Enhancement of hydrogen storage capacity of multi-walled carbon nanotubes with palladium doping prepared through supercritical CO2 deposition method

Pd doped Multi-Walled Carbon Nanotubes were prepared via supercritical carbon dioxide deposition method in order to enhance the hydrogen uptake capacity of carbon nanotubes at ambient conditions. A new bipyridyl precursor that enables reduction at moderate conditions was used during preparation of the sample. Both XRD analyses and TEM images confirmed that average Pd nanoparticle size distribution was around 10 nm.
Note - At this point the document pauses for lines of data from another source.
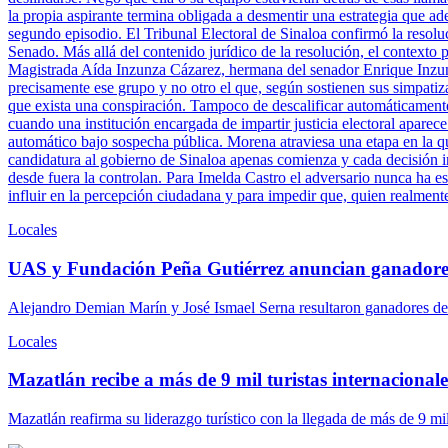
la propia aspirante termina obligada a desmentir una estrategia que ade
segundo episodio. El Tribunal Electoral de Sinaloa confirmó la resolu
Senado. Más allá del contenido jurídico de la resolución, el contexto 
Magistrada Aída Inzunza Cázarez, hermana del senador Enrique Inzun
precisamente ese grupo y no otro el que, según sostienen sus simpatiz
que exista una conspiración. Tampoco de descalificar automáticamente 
cuando una institución encargada de impartir justicia electoral aparece
automático bajo sospecha pública. Morena atraviesa una etapa en la q
candidatura al gobierno de Sinaloa apenas comienza y cada decisión ins
desde fuera la controlan. Para Imelda Castro el adversario nunca ha es
influir en la percepción ciudadana y para impedir que, quien realment
Locales
UAS y Fundación Peña Gutiérrez anuncian ganadore
Alejandro Demian Marín y José Ismael Serna resultaron ganadores del
Locales
Mazatlán recibe a más de 9 mil turistas internacionales
Mazatlán reafirma su liderazgo turístico con la llegada de más de 9 mi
Hydrogen adsorption and desorption experiments at room temperature with very low pressures (0–0.133 bar) were conducted together with temperature programmed desorption (TPD) and reduction (TPR) experiments on undoped and doped materials to understand the complete hydrogen uptake profile of the materials. TPD experiments showed that Pd nanoparticles increased the hydrogen desorption activity at moderate temperatures around at 38 °C while for undoped materials it was determined around at 600 °C. Moreover, a drastic enhancement of hydrogen storage was recorded from 44 μmol/g sample for undoped material to 737 μmol/g sample for doped material through adsorption/desorption isotherms at room temperature. This enhancement, also verified by TPR, was attributed to spillover effect.